Disk Group Failure

 
Jacky Wing
Regular Advisor

Disk Group Failure

I have an eva4000 with a diskgroup of 28 disks. One of the disks failed so we replaced it. the data leveling is complete but now we get an error in the disk group with a popup that says: "A hardware failure has occurred in this disk group. The advanced virtualization ...." .
I did the following:
1- restarted the command view service --> same problem
2- restarted the SMA ---> same problem
3- reduced the usage to about 2 TB out of 7 TB (I am running a test environment so I can do that) --> same problem.
4- I ungrouped 3 disks --> same problem.
5- If you go to the redundancy it says that there is a disk that lost some data because one disk was removed ???

well, all my vdisks are running with no problem, i browsed the whole EVA storage but did not find any vraid 0 disk. everything runs normal from the vdisk point of view, but I keep getting this error .

Any idea how to troubleshoot? and I didn't find any significant log in the error log. just that one disk is removed, ....
17 REPLIES 17
Johan Guldmyr
Honored Contributor

Re: Disk Group Failure

Hi, can you please paste/attach the whole error message about the "hardware failure"?

It should tell you specifically which vdisk has failed.

If you have a test environment, wouldn't you be able to accept the losses? Do you get that option?

Also, which firmware and CV version are you running?
Jacky Wing
Regular Advisor

Re: Disk Group Failure

I am running a test environment, this is why i can reduce the storage to 2 TB out of 7 TB. but I cannot wipe out the whole disk group.

I am running CV 6.0 with CR0D63xc3p-6000.

the redundancy error says: "Your storage system contains data that is not protected by disk drive redundancy. Refer to your system documentation or your HP representative before removing disk drives from your system.
Removing a disk drive may cause loss of data because the following conditions exist in your system:

â Data on one or more disk drives is currently unavailable. A disk drive may have been removed from the system.
"

the disk group error is attached.

I am thinking of restarting both controllers one at a time.
Johan Guldmyr
Honored Contributor

Re: Disk Group Failure

When you look on the disk group in CV - does it say that everything is OK?
Jacky Wing
Regular Advisor

Re: Disk Group Failure

It gives a warning and the error message I attached before. It also says that all the vdisks are ok in the disk group (in the vdisk tab).

Re: Disk Group Failure

Can you please send us the Controller Event Log and Configuration Log here ?

I would suggest you to upgrade your CV EVA to latest version,
https://h20392.www2.hp.com/portal/swdepot/displayProductInfo.do?productNumber=CommandViewEVA9.3

Also please let me know the controller firmware version ?

Is this the latest version as well ?

I work for HPE
Accept or Kudo
Johan Guldmyr
Honored Contributor

Re: Disk Group Failure

See two posts up Subhajit.

Upgrading to above 6.000 and CV 6.x may not be possible for a test environment (licensing etc..).

But I guess it's very likely that in one of the releases after 6.x there is a fix that relates to this.

Re: Disk Group Failure

As per the error message it seems to be redistribution of data is going on across the drives of the disk group.

If this is a false alert, then it may resolve by upgrading the CV EVA to latest version or by the upgrade of controller firmware.

https://h20392.www2.hp.com/portal/swdepot/displayProductInfo.do?productNumber=T4256-63136


I work for HPE
Accept or Kudo

Re: Disk Group Failure

Hello Johan/Jacky,

I am sorry that I missed it and you are correct that later firmware release have this fix.

Jacky can try with the trial version of CV EVA9.3 as well because this is a test environment.

Is it possible to build up a separate CV EVA server with CV EVA9.3?

Otherwise you can try to reboot the master controller and check.

I work for HPE
Accept or Kudo
Johan Guldmyr
Honored Contributor

Re: Disk Group Failure

Jacky: maybe you can provide a screenshot of the disk group page as well?
The configuration log is hard to get out of CV 6 unless you have a script, which I don't have.
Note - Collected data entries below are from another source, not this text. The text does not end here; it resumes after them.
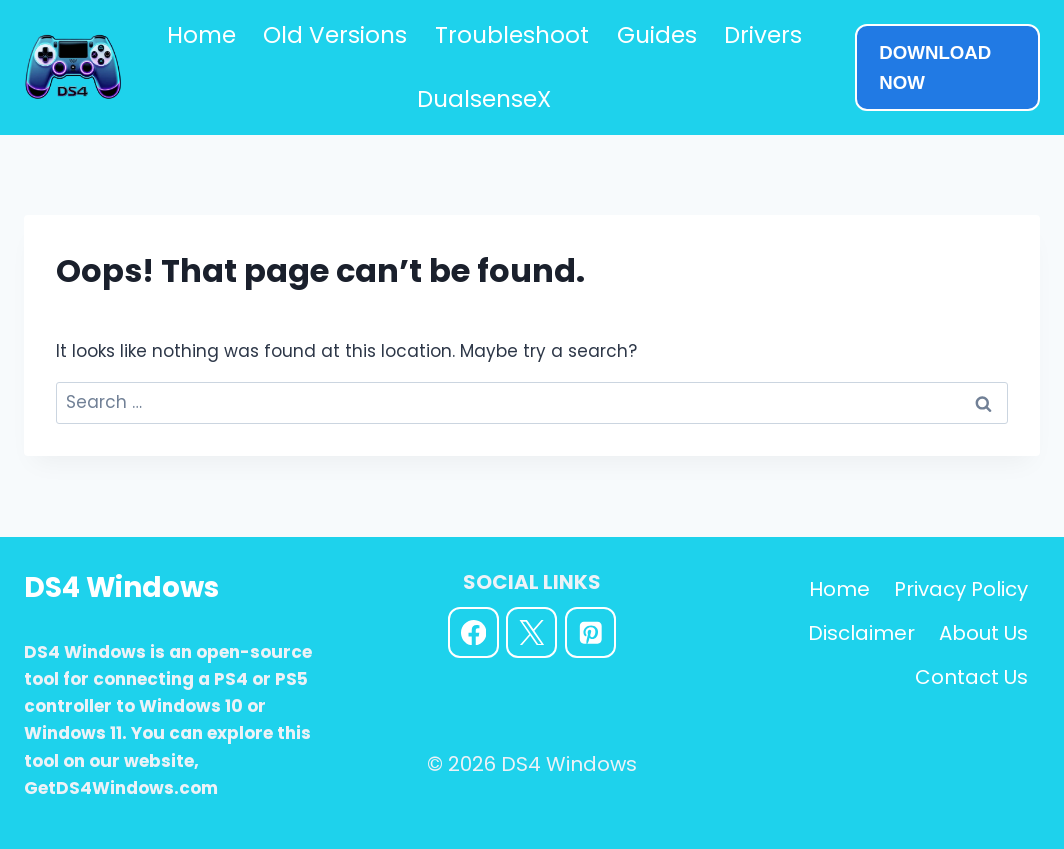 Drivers (763, 35)
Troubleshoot (512, 35)
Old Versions (335, 35)
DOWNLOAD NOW (935, 67)
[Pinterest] (590, 632)
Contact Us (971, 677)
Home (201, 35)
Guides (657, 35)
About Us (983, 633)
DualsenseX (484, 99)
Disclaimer (861, 633)
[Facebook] (473, 632)
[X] (531, 632)
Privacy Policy (961, 589) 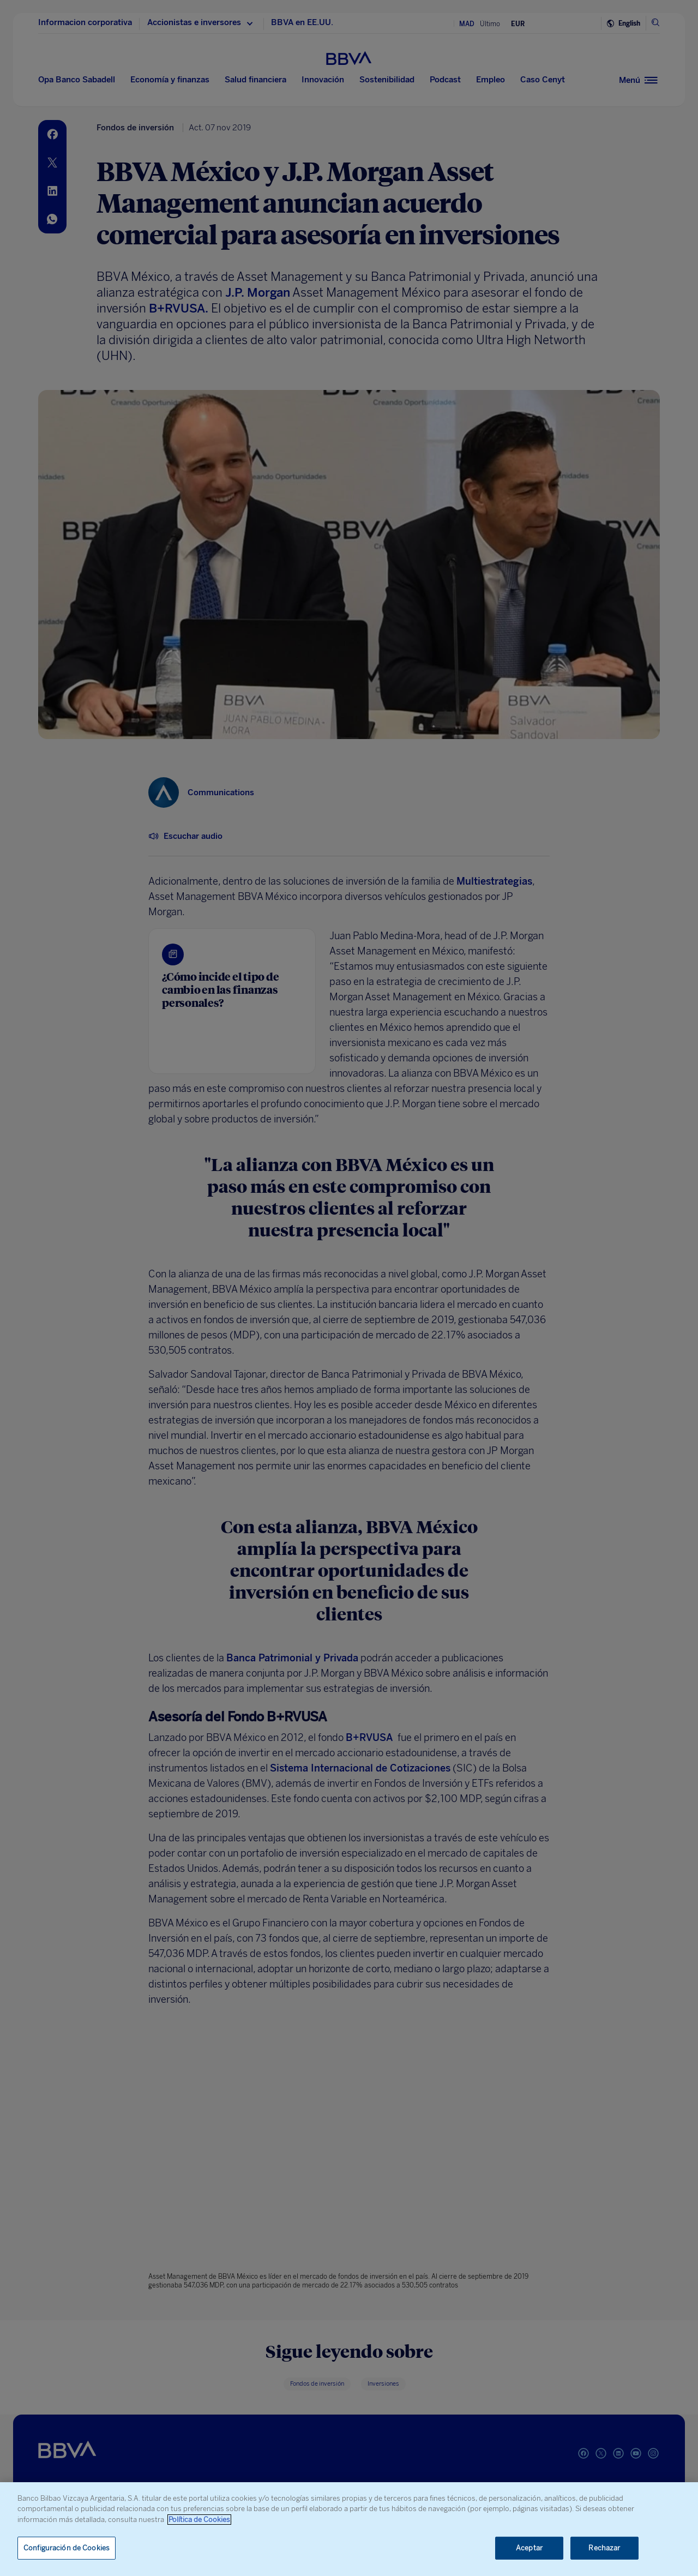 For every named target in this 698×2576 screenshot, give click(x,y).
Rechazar (604, 2548)
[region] (349, 2529)
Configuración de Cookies (66, 2548)
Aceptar (529, 2548)
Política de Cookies (199, 2519) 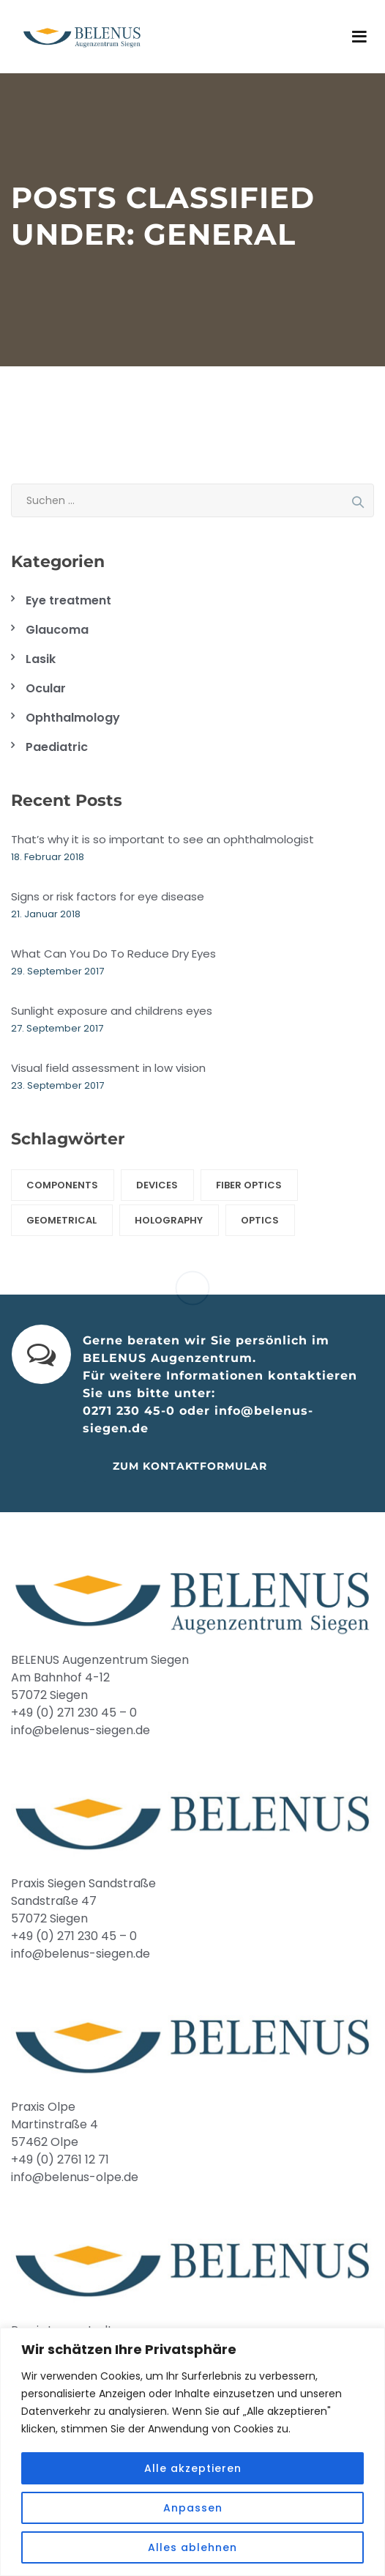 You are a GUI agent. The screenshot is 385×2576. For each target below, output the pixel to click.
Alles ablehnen (192, 2547)
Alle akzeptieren (193, 2468)
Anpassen (193, 2508)
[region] (192, 2452) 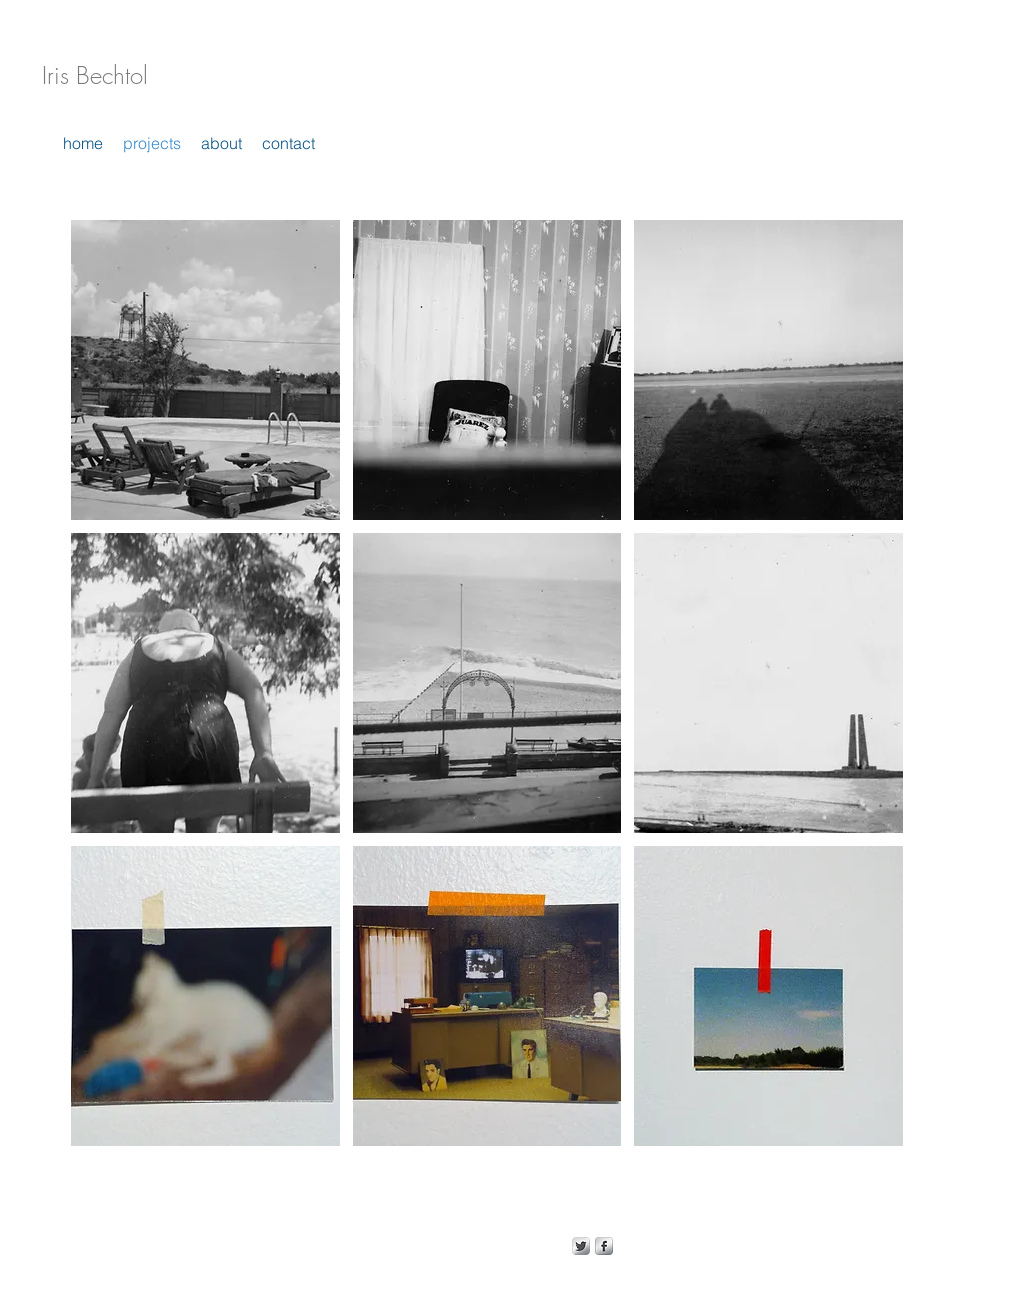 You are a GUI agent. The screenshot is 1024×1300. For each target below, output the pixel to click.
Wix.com (489, 1246)
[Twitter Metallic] (581, 1246)
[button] (205, 370)
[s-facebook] (604, 1246) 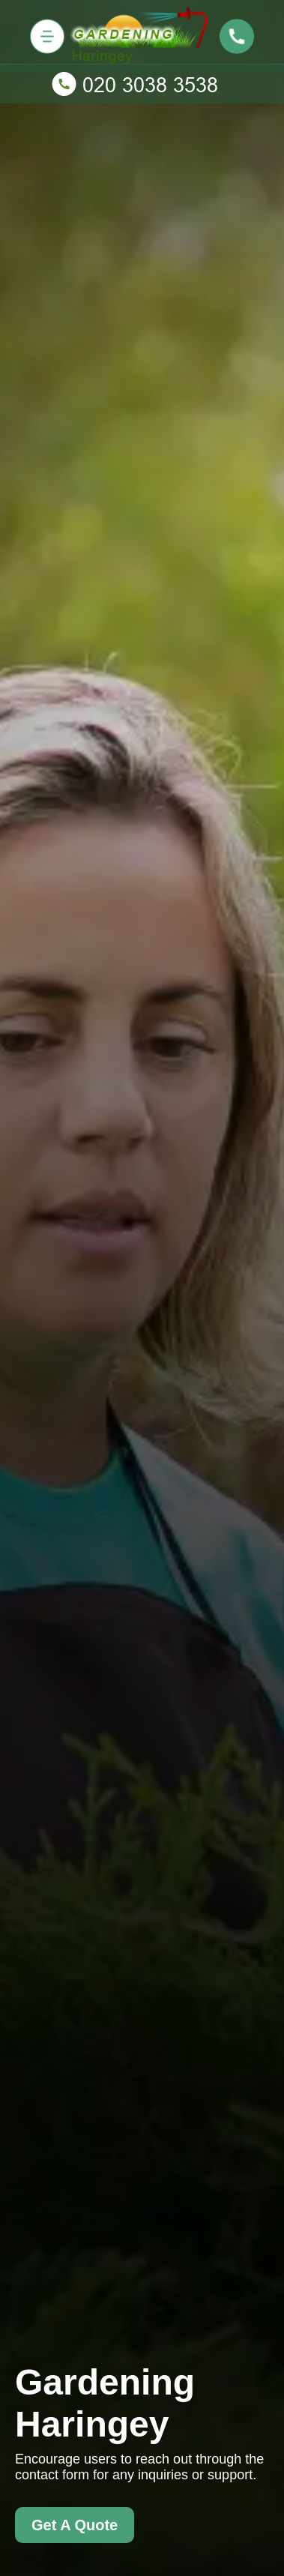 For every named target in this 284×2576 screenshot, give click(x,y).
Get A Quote (74, 2525)
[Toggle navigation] (47, 36) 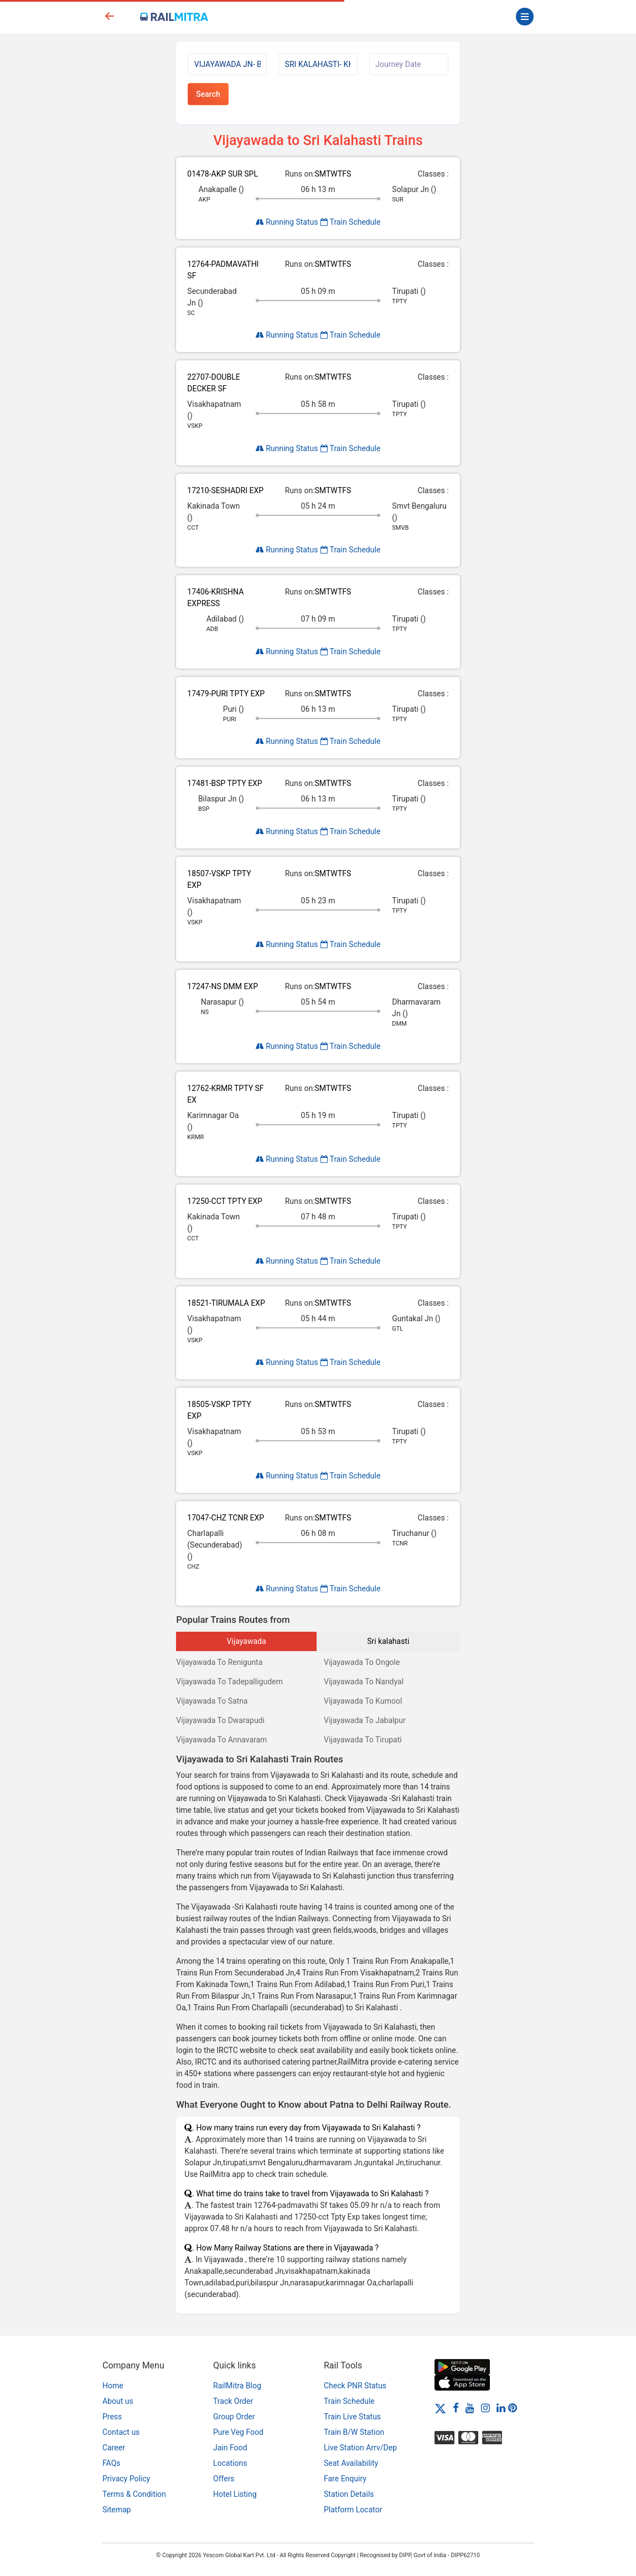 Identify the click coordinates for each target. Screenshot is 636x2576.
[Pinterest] (512, 2407)
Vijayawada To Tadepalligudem (229, 1681)
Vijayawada (246, 1641)
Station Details (349, 2494)
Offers (224, 2478)
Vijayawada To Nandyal (364, 1681)
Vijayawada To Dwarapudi (220, 1720)
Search (208, 94)
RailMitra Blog (237, 2385)
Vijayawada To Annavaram (221, 1739)
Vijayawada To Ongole (362, 1662)
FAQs (111, 2463)
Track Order (233, 2401)
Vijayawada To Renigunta (219, 1662)
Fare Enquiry (345, 2478)
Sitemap (116, 2509)
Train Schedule (350, 222)
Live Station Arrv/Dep (360, 2447)
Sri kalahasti (388, 1641)
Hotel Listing (235, 2494)
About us (117, 2401)
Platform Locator (353, 2509)
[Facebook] (456, 2407)
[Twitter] (440, 2407)
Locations (230, 2463)
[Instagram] (485, 2407)
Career (113, 2447)
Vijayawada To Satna (211, 1700)
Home (112, 2385)
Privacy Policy (126, 2478)
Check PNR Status (355, 2385)
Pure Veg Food (238, 2432)
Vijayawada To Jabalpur (365, 1720)
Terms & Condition (134, 2494)
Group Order (234, 2416)
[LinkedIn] (501, 2407)
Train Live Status (352, 2416)
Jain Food (230, 2447)
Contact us (120, 2432)
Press (112, 2416)
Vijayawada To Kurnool (363, 1700)
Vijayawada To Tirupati (363, 1739)
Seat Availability (351, 2463)
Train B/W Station (354, 2432)
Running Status (287, 222)
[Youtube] (470, 2407)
But maybe somebody with a good tool can help you with looking at the log.
Probably a good idea to do that before attempting to restart the controller.

But, if you would try restart controller, I would suggest you start with the one that is master (you can find which via the OCP - the display in the front of the controller).
On the one that is not master it says 'slave' in the OCP.

Command View only speaks with the master controller.